I finally figured out what happened to me in grade school.  It was the mercury, in the broken thermometers, that we played with.

Remember those little silver balls that would roll around, break apart and come back together.  Roll them from hand to hand.  Everybody thought it was pretty cool stuff back then.  Did the teacher give it to us or did we break the thermometers on our own.  Heck, I don't remember.  I just remember how cool it was to play with the little balls of mercury.

While surfing around today, I ran into this article about a lady who had chosen to seal off her daughter's bedroom while she tries to come up with the $2000.00 an environmental company wants to charge her for cleaning up the remnants of a Compact Fluorescent Lamp (CFL)  that broke in the room.
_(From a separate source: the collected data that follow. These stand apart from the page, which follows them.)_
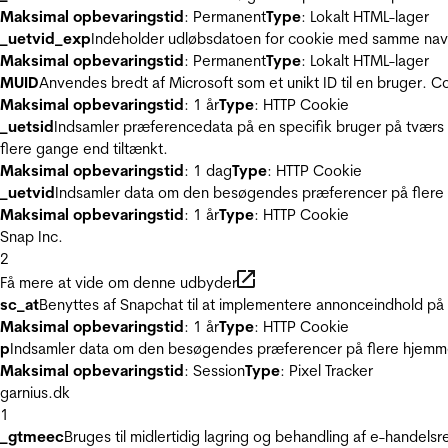
Maksimal opbevaringstid
: Permanent
Type
: Lokalt HTML-lager
_uetvid_exp
Indeholder udløbsdatoen for cookie med samme nav
Maksimal opbevaringstid
: Permanent
Type
: Lokalt HTML-lager
MUID
Anvendes bredt af Microsoft som et unikt ID til en bruger. 
Maksimal opbevaringstid
: 1 år
Type
: HTTP Cookie
_uetsid
Indsamler præferencedata på en specifik bruger på tværs 
flere gange end tiltænkt.
Maksimal opbevaringstid
: 1 dag
Type
: HTTP Cookie
_uetvid
Indsamler data om den besøgendes præferencer på flere h
Maksimal opbevaringstid
: 1 år
Type
: HTTP Cookie
Snap Inc.
2
Få mere at vide om denne udbyder
sc_at
Benyttes af Snapchat til at implementere annonceindhold på
Maksimal opbevaringstid
: 1 år
Type
: HTTP Cookie
p
Indsamler data om den besøgendes præferencer på flere hjemmesi
Maksimal opbevaringstid
: Session
Type
: Pixel Tracker
garnius.dk
1
_gtmeec
Bruges til midlertidig lagring og behandling af e-handels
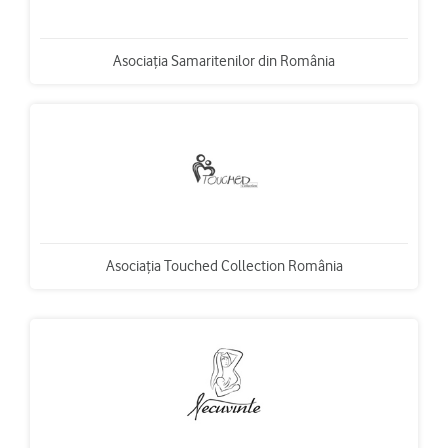
Asociația Samaritenilor din România
Asociaţia Touched Collection România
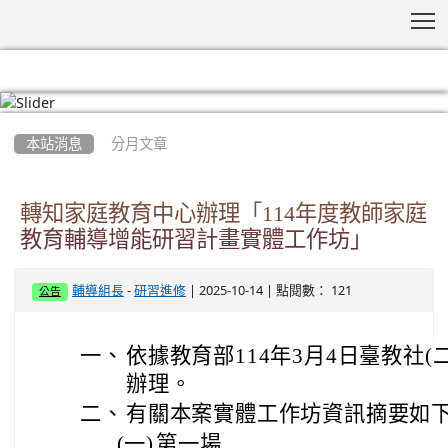
T
:::
本站消息
分月文章
轉知家庭教育中心辦理「114年度教師家庭
教育輔導增能研習計畫實體工作坊」
-
| 2025-10-14 | 點閱數： 121
輔導組長
研習進修
公告
一、
依據教育部114年3月4日臺教社(二)字
辦理。
二、
有關本案實體工作坊資訊摘要如
(一)
第一場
Though the Maine Department of Environmental Protection and Snopes.com (Urban Legend Reference Website)  now say that was a serious over reaction and overkill.

I didn't even know that CFLs contained mercury.  Now, I find we need to recycle them as hazardous waste.  Are CFLs worth all the hassle.  It seems we don't have a choice.  Congress passed an energy bill, on December 18th, 2007, that calls for regular tungsten filament light bulbs to be banned by the year 2014.

I hope that Georgetown, Kentucky soon develops a hazardous waste recylcing center for the bulbs as this ole Home Inspector has already changed all the bulbs in the house to CFLs and those few that stopped working have been put in the regular trash.

And if you didn't click on the links above to see how to clean one up when it breaks, here's a short summary of

What the Environmental Protection Agency says you should do when a Compact Fluorescent Lamp (CFL) breaks:

The following steps can be performed by the general public:

1. Open a window and leave the room for 15 minutes or more.

2. Carefully scoop up the fragments and powder with stiff paper or cardboard and place them in a sealed plastic bag.

  • Use disposable rubber gloves, if available (i.e., do not use bare hands). Wipe the area clean with damp paper towels or disposable wet wipes and place them in the plastic bag.
  • Do not use a vacuum or broom to clean up the broken bulb on hard surfaces.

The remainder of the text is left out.